PM-Copilot-by-Product-Faculty cohort-analysis
Use this skill when the user asks about "cohort analysis", "retention cohorts", "how to read cohort data", "analyze my retention", "what does my cohort data say", "cohort retention curves", "D7/D30 retention", "how to improve cohort retention", or has cohort data they want to interpret and act on.
git clone https://github.com/Productfculty-aipm/PM-Copilot-by-Product-Faculty
T=$(mktemp -d) && git clone --depth=1 https://github.com/Productfculty-aipm/PM-Copilot-by-Product-Faculty "$T" && mkdir -p ~/.claude/skills && cp -r "$T/skills/cohort-analysis" ~/.claude/skills/productfculty-aipm-pm-copilot-by-product-faculty-cohort-analysis && rm -rf "$T"
skills/cohort-analysis/SKILL.mdCohort Analysis
You are helping the user analyze cohort retention data to understand how well the product retains users over time, identify where users drop off, and recommend actions to improve retention.
Framework: AARRR (Retention stage), Lenny Rachitsky's retention benchmarks, North Star framework.
Step 1 — Load Context
Read
memory/user-profile.md for product stage and business model. Read context/company/analytics-baseline.md for existing retention baselines and targets.
Step 2 — Understanding the Cohort Data
Ask the user to provide:
- The cohort data (can be a table, CSV, or described verbally)
- The cohort definition (what event defines "day 0"? — signup, first action, subscription start?)
- The measurement event (what defines "active" in day N? — login? Core action? Payment?)
- The timeframe (weekly or monthly cohorts? How many periods?)
If the data is provided, identify:
- Cohort size (how many users started in each cohort?)
- Retention rates at each time period (D1, D7, D30, D60, D90, or W1, W4, W12)
- Trend: are newer cohorts retaining better or worse than older ones?

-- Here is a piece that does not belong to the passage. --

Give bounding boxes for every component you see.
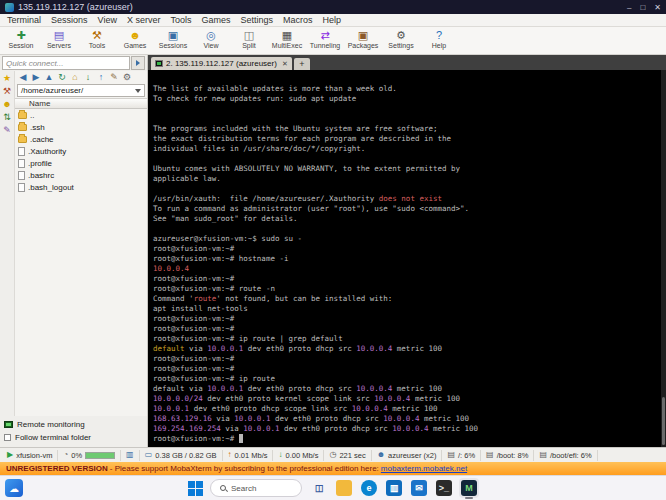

- The "elbow" — where does the sharpest drop occur?
Step 3 — Retention Benchmarks
Compare the user's retention to benchmarks from Lenny's data:
Mobile apps (consumer):
- D1: 40% is good; 25% is typical; < 15% is concerning
- D7: 20% is good; 10% is typical; < 5% is concerning
- D30: 10% is good; 5% is typical; < 2% is very concerning
SaaS / B2B:
- Week 1: 70%+ is good; 50–70% is typical; < 50% is concerning
- Month 1: 50%+ is good; 30–50% is typical
- Month 3: 30%+ is good; <20% is concerning
Freemium:
- Day 7: 15–25% returning users is typical
- Conversion to paid: 2–5% is typical for free-to-paid
Calibrate recommendations to the user's stage and model from memory.

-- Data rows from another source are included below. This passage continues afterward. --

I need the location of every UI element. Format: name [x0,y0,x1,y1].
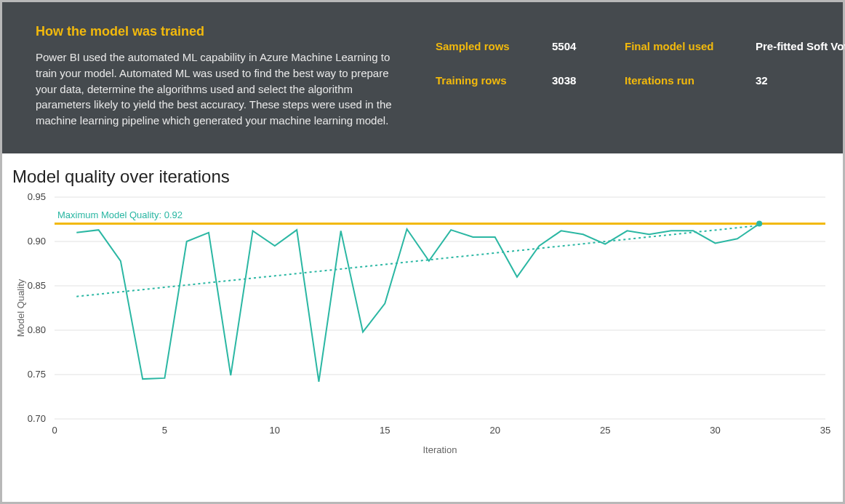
svg-text:0.70: 0.70 [28,413,46,424]
stat-training-rows-value: 3038 [552,74,617,87]
stat-iterations-run-value: 32 [756,74,845,87]
stat-final-model-label: Final model used [625,40,748,52]
training-intro-body: Power BI used the automated ML capabilit… [36,49,407,129]
svg-text:0.80: 0.80 [28,324,46,335]
report-page: How the model was trained Power BI used … [0,0,845,504]
svg-point-25 [756,220,762,226]
training-intro-title: How the model was trained [36,24,407,39]
stat-final-model-value: Pre-fitted Soft Voting Classifier [756,40,845,52]
stat-iterations-run-label: Iterations run [625,74,748,87]
svg-text:5: 5 [162,425,167,436]
chart-title: Model quality over iterations [12,167,833,187]
svg-text:0: 0 [52,425,57,436]
svg-text:0.90: 0.90 [28,236,46,247]
training-summary-panel: How the model was trained Power BI used … [2,2,843,153]
svg-text:0.95: 0.95 [28,191,46,202]
stat-sampled-rows-value: 5504 [552,40,617,52]
training-stats-grid: Sampled rows 5504 Final model used Pre-f… [436,24,845,129]
svg-text:20: 20 [489,425,500,436]
svg-text:15: 15 [380,425,390,436]
svg-text:Iteration: Iteration [423,444,457,455]
svg-text:25: 25 [600,425,610,436]
training-intro: How the model was trained Power BI used … [36,24,407,129]
chart-panel: Model quality over iterations 0.700.750.… [2,153,843,469]
stat-training-rows-label: Training rows [436,74,545,87]
svg-text:Maximum Model Quality: 0.92: Maximum Model Quality: 0.92 [57,209,183,220]
svg-text:0.75: 0.75 [28,369,46,380]
svg-text:35: 35 [820,425,830,436]
model-quality-chart: 0.700.750.800.850.900.9505101520253035It… [12,190,833,459]
svg-text:10: 10 [270,425,280,436]
svg-text:0.85: 0.85 [28,280,46,291]
svg-text:30: 30 [710,425,720,436]
stat-sampled-rows-label: Sampled rows [436,40,545,52]
svg-text:Model Quality: Model Quality [15,279,26,337]
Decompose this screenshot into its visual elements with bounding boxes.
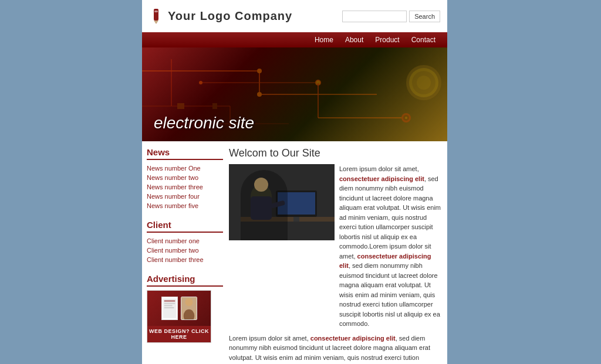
client-link-2[interactable]: Client number two [147,246,223,255]
news-link-1[interactable]: News number One [147,164,223,173]
site-wrapper: Your Logo Company Search Home About Prod… [142,0,447,364]
navigation: Home About Product Contact [142,32,447,47]
search-button[interactable]: Search [409,11,440,22]
search-area: Search [342,11,440,22]
list-item: Client number two [147,246,223,255]
news-section-title: News [147,147,223,160]
svg-point-41 [251,185,272,208]
svg-rect-32 [164,307,174,308]
search-input[interactable] [342,11,407,22]
nav-home[interactable]: Home [309,32,339,47]
nav-contact[interactable]: Contact [406,32,441,47]
client-link-3[interactable]: Client number three [147,255,223,264]
client-link-1[interactable]: Client number one [147,236,223,246]
news-link-3[interactable]: News number three [147,182,223,192]
right-link-2[interactable]: consectetuer adipiscing elit [339,253,431,270]
logo-icon [149,8,163,25]
advertising-section: Advertising [147,274,223,343]
logo-area: Your Logo Company [149,8,292,25]
logo-text: Your Logo Company [168,9,292,23]
content-top: Lorem ipsum dolor sit amet, consectetuer… [229,164,443,329]
main-content: News News number One News number two New… [142,141,447,364]
svg-rect-31 [164,305,172,306]
list-item: News number four [147,192,223,201]
client-links: Client number one Client number two Clie… [147,236,223,264]
svg-marker-1 [154,21,158,24]
client-section-title: Client [147,220,223,233]
news-link-2[interactable]: News number two [147,173,223,182]
svg-rect-36 [229,164,335,240]
list-item: News number five [147,201,223,210]
svg-rect-29 [164,300,175,302]
header: Your Logo Company Search [142,0,447,32]
outer-wrapper: Your Logo Company Search Home About Prod… [0,0,601,364]
svg-point-34 [185,298,193,306]
ad-box: WEB DESIGN? CLICK HERE [147,290,211,343]
sidebar: News News number One News number two New… [147,147,223,364]
svg-rect-43 [251,196,272,220]
right-text-p1: Lorem ipsum dolor sit amet, consectetuer… [339,165,441,327]
para1-link[interactable]: consectetuer adipiscing elit [310,335,396,342]
list-item: Client number three [147,255,223,264]
hero-banner: electronic site [142,47,447,141]
svg-point-10 [199,81,202,84]
content-para-1: Lorem ipsum dolor sit amet, consectetuer… [229,334,443,365]
nav-product[interactable]: Product [369,32,405,47]
svg-rect-25 [177,103,184,109]
svg-rect-26 [212,103,217,109]
news-link-5[interactable]: News number five [147,201,223,210]
content-area: Welcom to Our Site [229,147,443,364]
content-image [229,164,335,240]
hero-title: electronic site [154,114,254,132]
list-item: Client number one [147,236,223,246]
svg-rect-40 [293,217,299,222]
svg-rect-44 [270,200,285,209]
list-item: News number One [147,164,223,173]
right-text: Lorem ipsum dolor sit amet, consectetuer… [339,164,443,329]
svg-point-17 [405,117,407,119]
advertising-title: Advertising [147,274,223,287]
svg-point-6 [257,69,262,73]
right-link-1[interactable]: consectetuer adipiscing elit [339,175,424,182]
svg-rect-39 [278,192,315,215]
news-links: News number One News number two News num… [147,164,223,210]
ad-image-area [147,291,211,326]
ad-cta[interactable]: WEB DESIGN? CLICK HERE [147,326,211,342]
news-link-4[interactable]: News number four [147,192,223,201]
svg-rect-2 [154,11,158,12]
list-item: News number three [147,182,223,192]
nav-about[interactable]: About [339,32,369,47]
svg-point-7 [257,92,262,97]
ad-thumb-1 [161,297,178,320]
welcome-title: Welcom to Our Site [229,147,443,159]
svg-point-42 [254,178,268,192]
svg-rect-37 [241,217,335,222]
ad-person-thumb [181,297,197,320]
svg-rect-30 [164,303,175,304]
svg-point-21 [417,76,431,90]
list-item: News number two [147,173,223,182]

Step 4 — Diagnose the Drop-Off
Find the point of sharpest drop:
If the drop is at D1 (first day): Activation problem — users aren't experiencing the core value in their first session
- Fix: Improve onboarding flow; reduce time to first value; shorten the path to the "aha moment"
If the drop is at D7 (first week): Habit formation problem — the product isn't building a regular use pattern
- Fix: Add triggers for return (email, notification); deepen value in the core loop; improve D3–D5 experience
If the drop is at D30 (first month): Value realization problem — initial excitement fades without ongoing value
- Fix: Surface new value over time; expand the use case; proactive engagement around the next value moment
If cohorts are getting worse over time (newer cohorts retain less): Product-market fit may be drifting — new users coming in are less well-matched to the product than early users
- Investigate: Has targeting changed? Has the product changed in ways that affect new users more than existing ones?
Step 5 — Cohort Segmentation
Ask: can the cohort be segmented to find which users retain and which don't?
Segment by:
- Acquisition channel (organic vs. paid vs. referral)
- Activation action taken (did they complete the setup? Use the core feature?)
- Persona segment (from persona file)
- Cohort timing (January cohort vs. June cohort — did a product change affect one?)
This segmentation usually reveals: a subset of users who retain very well, and a subset who churn almost immediately. Understanding the difference drives the highest-ROI improvements.
Step 6 — Output
Produce:
- Cohort data summary and pattern description
- Benchmark comparison with verdict: above/at/below benchmark
- Drop-off diagnosis with 2–3 most likely causes
- Segmentation recommendation (which cut would reveal the most insight?)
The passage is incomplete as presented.